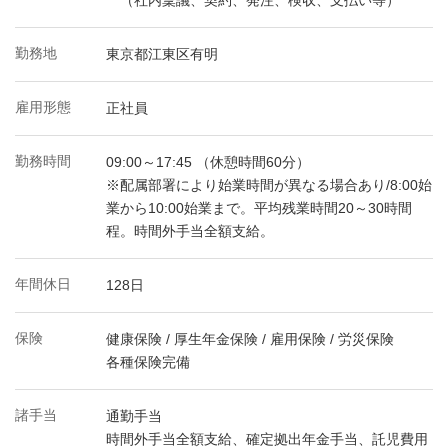
（社内稟議、契約、発注、検収、支払い等）
勤務地
東京都江東区有明
雇用形態
正社員
勤務時間
09:00～17:45 （休憩時間60分）
※配属部署により始業時間が異なる場合あり/8:00始
業から10:00始業まで。平均残業時間20～30時間
程。時間外手当全額支給。
年間休日
128日
保険
健康保険 / 厚生年金保険 / 雇用保険 / 労災保険
各種保険完備
諸手当
通勤手当
時間外手当全額支給、確定拠出年金手当、託児費用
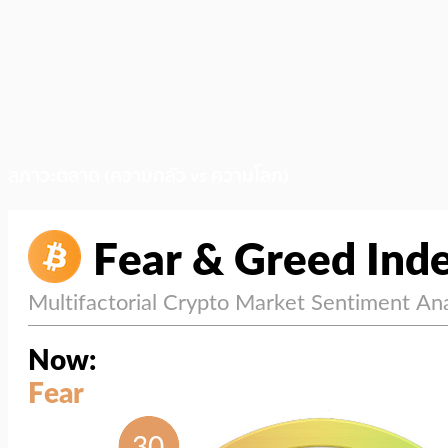
สภาวะตลาด (ความกลัว vs ความโลภ)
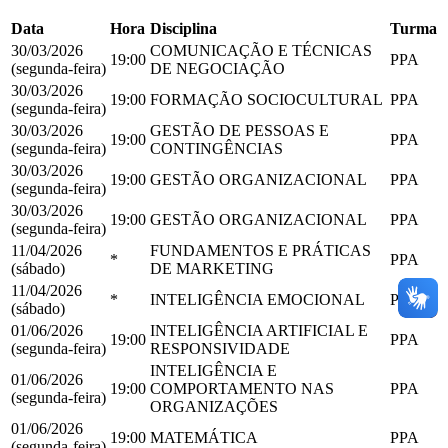
Data
Hora
Disciplina
Turma
30/03/2026
COMUNICAÇÃO E TÉCNICAS
19:00
PPA
(segunda-feira)
DE NEGOCIAÇÃO
30/03/2026
19:00
FORMAÇÃO SOCIOCULTURAL
PPA
(segunda-feira)
30/03/2026
GESTÃO DE PESSOAS E
19:00
PPA
(segunda-feira)
CONTINGÊNCIAS
30/03/2026
19:00
GESTÃO ORGANIZACIONAL
PPA
(segunda-feira)
30/03/2026
19:00
GESTÃO ORGANIZACIONAL
PPA
(segunda-feira)
11/04/2026
FUNDAMENTOS E PRÁTICAS
*
PPA
(sábado)
DE MARKETING
11/04/2026
*
INTELIGÊNCIA EMOCIONAL
PPA
(sábado)
01/06/2026
INTELIGÊNCIA ARTIFICIAL E
19:00
PPA
(segunda-feira)
RESPONSIVIDADE
INTELIGÊNCIA E
01/06/2026
19:00
COMPORTAMENTO NAS
PPA
(segunda-feira)
ORGANIZAÇÕES
01/06/2026
19:00
MATEMÁTICA
PPA
(segunda-feira)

* Assignment *
Print the listing exactly, minus any pictures.

* Your response *
（社内稟議、契約、発注、検収、支払い等）
勤務地
東京都江東区有明
雇用形態
正社員
勤務時間
09:00～17:45 （休憩時間60分）
※配属部署により始業時間が異なる場合あり/8:00始
業から10:00始業まで。平均残業時間20～30時間
程。時間外手当全額支給。
年間休日
128日
保険
健康保険 / 厚生年金保険 / 雇用保険 / 労災保険
各種保険完備
諸手当
通勤手当
時間外手当全額支給、確定拠出年金手当、託児費用
สภาวะตลาด (ความกลัว vs ความโลภ)
Data
Hora
Disciplina
Turma
30/03/2026
COMUNICAÇÃO E TÉCNICAS
19:00
PPA
(segunda-feira)
DE NEGOCIAÇÃO
30/03/2026
19:00
FORMAÇÃO SOCIOCULTURAL
PPA
(segunda-feira)
30/03/2026
GESTÃO DE PESSOAS E
19:00
PPA
(segunda-feira)
CONTINGÊNCIAS
30/03/2026
19:00
GESTÃO ORGANIZACIONAL
PPA
(segunda-feira)
30/03/2026
19:00
GESTÃO ORGANIZACIONAL
PPA
(segunda-feira)
11/04/2026
FUNDAMENTOS E PRÁTICAS
*
PPA
(sábado)
DE MARKETING
11/04/2026
*
INTELIGÊNCIA EMOCIONAL
PPA
(sábado)
01/06/2026
INTELIGÊNCIA ARTIFICIAL E
19:00
PPA
(segunda-feira)
RESPONSIVIDADE
INTELIGÊNCIA E
01/06/2026
19:00
COMPORTAMENTO NAS
PPA
(segunda-feira)
ORGANIZAÇÕES
01/06/2026
19:00
MATEMÁTICA
PPA
(segunda-feira)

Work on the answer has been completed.